“If I’m a storyteller, it’s because I listen.” says the writer and artist John Berger in one of the many luminous moments of The Seasons in Quincy: Four Portraits of John Berger, an invaluable document of Berger’s life and work co-directed by Tilda Swinton. Berger, who passed away on the second day of this year at the age of ninety, did so much to both enlarge and give nuance to our understanding of art, culture, and politics that it is nearly impossible to overstate the scope of his influence. That he and Swinton forged a decades-long friendship and gave us this film, thanks to Swinton’s commitment to film projects that transcend and often redefine boundaries, is yet another gift, one which offers critical insights about the peculiar historical moment in which we find ourselves, from their already generous careers.

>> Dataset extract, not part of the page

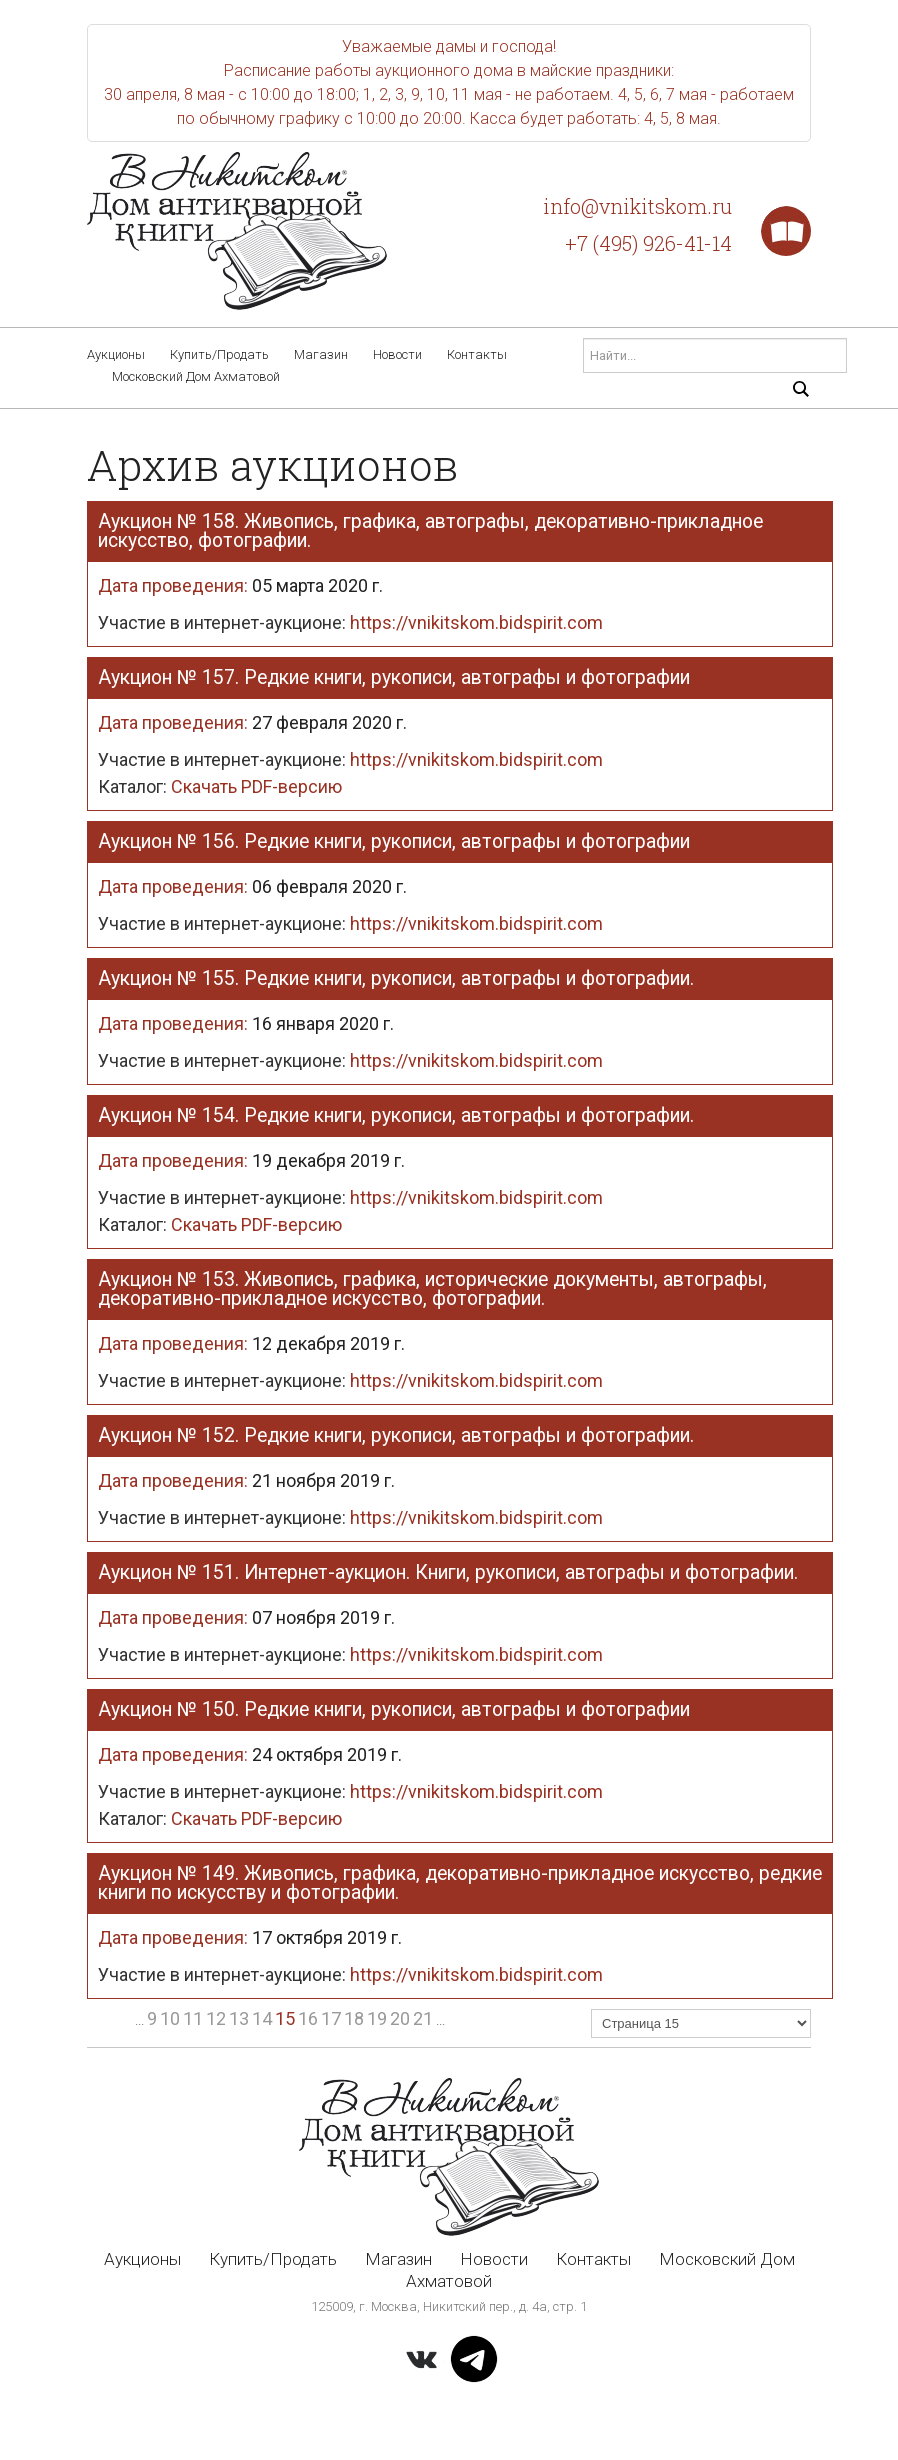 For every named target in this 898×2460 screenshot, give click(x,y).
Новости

So much of the pleasure of watching The Seasons in Quincy comes less from the quality of the filmmaking itself, which is at times somewhat unfortunately disjointed and heavy-handed, and more from the experience of being in the company of Berger’s warmth and intellect. Even in his late eighties, when the film was being made, Berger’s critiques and observations are as lucid and incisive as they were when earlier in his career, a career which, interestingly enough, started out on television. As the literary critic and film producer Colin MacCabe points out at the beginning of the third portrait in the film, “A Song for Politics,”, an arts program on public access television (then the only television) in London in the sixties could find three or four million eager viewers without having to compete in an oversaturated market for their attention. Binge-watching might have not been a thing, but that didn’t mean that early television watchers weren’t hungry for content. And content did Berger produce. The Seasons in Quincy makes effective use of archival footage from the programs Berger hosted, in which he raises probing questions at the intersection of art, culture, and politics. The carefully-curated clips recycled in The Seasons in Quincy are every bit as thought-provoking as they must have been when they first appeared on television thirty to forty years ago. What, for example, makes something modern? Why do we accept this as the sole criterion on which a work of art is judged with really knowing what it means? For those of us who have been ardent fans of Berger’s work ever since the day our liberal arts college drawing teacher had us read Ways of Seeing, it is nothing short of a joy to watch Berger soar down the road in a drop-top convertible glancing over his shoulder at the camera to state “One of the features of our time is that people worship ideas, and objects, but ideas particularly, quite arbitrarily without understanding their meaning.” The intellectual joy is redoubled when one recognizes, not without an accompanying psychic ache, how relevant Berger’s observation remains.
But this kind of joy and, even more so, hope, are two key elements of The Seasons in Quincy and Berger’s work in general. As the poet Ben Lerner points out in “A Song for Politics”, though it deals with suffering, Berger’s work never loses touch with “an openness and attention to the sensual world”. One of Berger’s last collections of essays, Hold Everything Dear: Dispatches on Survival and Resistance, includes an essay in which Berger examines one of the most hopeless situations in the world, the state of the Occupied Palestinian Territories, and therein creates grounds for hope. This variety of hope has to do with uncertainty, possibility, and openness of the future despite the fixity of the past.
This theme of Berger’s work, and its associated act of looking ahead, are presented lucidly in the final portrait of the film, “Harvest”. In this portrait, Swinton’s twin children, whose birth she mentions in the opening of the first portrait, “Ways of Listening”, travel to the small village of Quincy in Alpine France, where Berger moved in 1973 and raised a family. They go there at Berger’s request, to gather raspberries from the bushes that Berger’s late wife Beverly planted and eat them in front of pictures of her because their pleasure will give her pleasure. They also spend time with John’s son Yves. Yves reminisces with them about growing up in Quincy. When he was a child the horizon seemed to him to be the limit of the world. In one particularly moving moment, he muses on how the trees who grow around Quincy are the source of the wood for his family’s barn and how the piles of hay that have been stored in the barn year after year have made the beams as soft as skin. It is a gorgeous sequence in which the camera tracks through the old barn, floating over golden mountains of hay while spring light leaks in through the cracks. The image and voiceover magically conspire to evoke the interconnectedness of all things. The poignancy of this moment is all the more powerful in the intergenerational context of the meeting between Swinton and Berger’s children, offering a sense of the generative, subtle recursions in life.
If there is any criticism to be made of the film, it is that it relies too heavily on the richness of Berger’s mind and the warmth of his friendship with Swinton and others. At times, it veers off on perplexing detours. After Berger memorably states that “it’s in hell that solidarity is important, not in heaven” during a conversation with other artists and writers, the film cuts to a series of shots of what looks like a flea market in Quincy. The workers depicted are anonymous. It is almost as though the filmmaker is paying lip service to the process Berger used to write A Seventh Man, for which he lived among and interviewed migrant workers in order to tell their stories more fully.